* [Exercise instructions]
A word-for-word transcription of the data below is required.

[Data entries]
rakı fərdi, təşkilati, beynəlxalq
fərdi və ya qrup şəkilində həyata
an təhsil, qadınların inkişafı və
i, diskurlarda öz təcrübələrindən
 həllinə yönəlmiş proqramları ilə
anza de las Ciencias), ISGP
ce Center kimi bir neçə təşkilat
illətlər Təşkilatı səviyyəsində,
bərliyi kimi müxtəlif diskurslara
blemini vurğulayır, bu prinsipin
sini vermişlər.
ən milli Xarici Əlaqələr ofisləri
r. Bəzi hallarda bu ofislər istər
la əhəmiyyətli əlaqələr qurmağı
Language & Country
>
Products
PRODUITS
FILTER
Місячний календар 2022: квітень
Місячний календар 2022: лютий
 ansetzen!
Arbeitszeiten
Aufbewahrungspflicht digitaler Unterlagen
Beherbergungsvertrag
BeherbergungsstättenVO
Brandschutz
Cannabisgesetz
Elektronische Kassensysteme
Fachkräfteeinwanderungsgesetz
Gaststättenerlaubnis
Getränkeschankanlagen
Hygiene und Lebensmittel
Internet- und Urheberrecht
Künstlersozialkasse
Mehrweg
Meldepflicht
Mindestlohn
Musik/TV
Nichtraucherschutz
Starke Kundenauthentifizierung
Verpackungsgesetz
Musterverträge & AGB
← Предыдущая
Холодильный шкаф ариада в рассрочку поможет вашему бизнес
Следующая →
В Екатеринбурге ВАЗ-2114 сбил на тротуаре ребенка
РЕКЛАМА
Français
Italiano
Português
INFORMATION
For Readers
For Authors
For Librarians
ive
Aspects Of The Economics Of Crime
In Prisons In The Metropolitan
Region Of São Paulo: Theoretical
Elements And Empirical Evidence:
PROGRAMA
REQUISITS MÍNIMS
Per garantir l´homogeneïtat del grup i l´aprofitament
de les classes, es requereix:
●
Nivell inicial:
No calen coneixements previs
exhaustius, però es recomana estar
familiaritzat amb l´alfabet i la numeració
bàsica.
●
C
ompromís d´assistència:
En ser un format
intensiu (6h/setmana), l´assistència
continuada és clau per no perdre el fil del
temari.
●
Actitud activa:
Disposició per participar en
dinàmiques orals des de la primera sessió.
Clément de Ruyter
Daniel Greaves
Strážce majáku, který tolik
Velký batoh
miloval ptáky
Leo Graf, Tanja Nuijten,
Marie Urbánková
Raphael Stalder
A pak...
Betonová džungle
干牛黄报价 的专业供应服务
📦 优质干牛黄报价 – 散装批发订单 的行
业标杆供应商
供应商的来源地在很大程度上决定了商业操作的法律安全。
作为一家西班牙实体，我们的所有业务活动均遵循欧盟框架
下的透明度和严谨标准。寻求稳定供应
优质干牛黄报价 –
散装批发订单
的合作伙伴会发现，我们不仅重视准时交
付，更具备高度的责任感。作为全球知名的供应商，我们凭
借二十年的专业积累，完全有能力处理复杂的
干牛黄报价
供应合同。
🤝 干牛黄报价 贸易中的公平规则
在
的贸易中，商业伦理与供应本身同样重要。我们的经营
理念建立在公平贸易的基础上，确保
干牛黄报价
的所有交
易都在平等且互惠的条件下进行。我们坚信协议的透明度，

* [Written reply]
rakı fərdi, təşkilati, beynəlxalq
fərdi və ya qrup şəkilində həyata
an təhsil, qadınların inkişafı və
i, diskurlarda öz təcrübələrindən
 həllinə yönəlmiş proqramları ilə
anza de las Ciencias), ISGP
ce Center kimi bir neçə təşkilat
illətlər Təşkilatı səviyyəsində,
bərliyi kimi müxtəlif diskurslara
blemini vurğulayır, bu prinsipin
sini vermişlər.
ən milli Xarici Əlaqələr ofisləri
r. Bəzi hallarda bu ofislər istər
la əhəmiyyətli əlaqələr qurmağı
Language & Country
>
Products
PRODUITS
FILTER
Місячний календар 2022: квітень
Місячний календар 2022: лютий
 ansetzen!
Arbeitszeiten
Aufbewahrungspflicht digitaler Unterlagen
Beherbergungsvertrag
BeherbergungsstättenVO
Brandschutz
Cannabisgesetz
Elektronische Kassensysteme
Fachkräfteeinwanderungsgesetz
Gaststättenerlaubnis
Getränkeschankanlagen
Hygiene und Lebensmittel
Internet- und Urheberrecht
Künstlersozialkasse
Mehrweg
Meldepflicht
Mindestlohn
Musik/TV
Nichtraucherschutz
Starke Kundenauthentifizierung
Verpackungsgesetz
Musterverträge & AGB
← Предыдущая
Холодильный шкаф ариада в рассрочку поможет вашему бизнес
Следующая →
В Екатеринбурге ВАЗ-2114 сбил на тротуаре ребенка
РЕКЛАМА
Français
Italiano
Português
INFORMATION
For Readers
For Authors
For Librarians
ive
Aspects Of The Economics Of Crime
In Prisons In The Metropolitan
Region Of São Paulo: Theoretical
Elements And Empirical Evidence:
PROGRAMA
REQUISITS MÍNIMS
Per garantir l´homogeneïtat del grup i l´aprofitament
de les classes, es requereix:
●
Nivell inicial:
No calen coneixements previs
exhaustius, però es recomana estar
familiaritzat amb l´alfabet i la numeració
bàsica.
●
C
ompromís d´assistència:
En ser un format
intensiu (6h/setmana), l´assistència
continuada és clau per no perdre el fil del
temari.
●
Actitud activa:
Disposició per participar en
dinàmiques orals des de la primera sessió.
Clément de Ruyter
Daniel Greaves
Strážce majáku, který tolik
Velký batoh
miloval ptáky
Leo Graf, Tanja Nuijten,
Marie Urbánková
Raphael Stalder
A pak...
Betonová džungle
干牛黄报价 的专业供应服务
📦 优质干牛黄报价 – 散装批发订单 的行
业标杆供应商
供应商的来源地在很大程度上决定了商业操作的法律安全。
作为一家西班牙实体，我们的所有业务活动均遵循欧盟框架
下的透明度和严谨标准。寻求稳定供应
优质干牛黄报价 –
散装批发订单
的合作伙伴会发现，我们不仅重视准时交
付，更具备高度的责任感。作为全球知名的供应商，我们凭
借二十年的专业积累，完全有能力处理复杂的
干牛黄报价
供应合同。
🤝 干牛黄报价 贸易中的公平规则
在
的贸易中，商业伦理与供应本身同样重要。我们的经营
理念建立在公平贸易的基础上，确保
干牛黄报价
的所有交
易都在平等且互惠的条件下进行。我们坚信协议的透明度，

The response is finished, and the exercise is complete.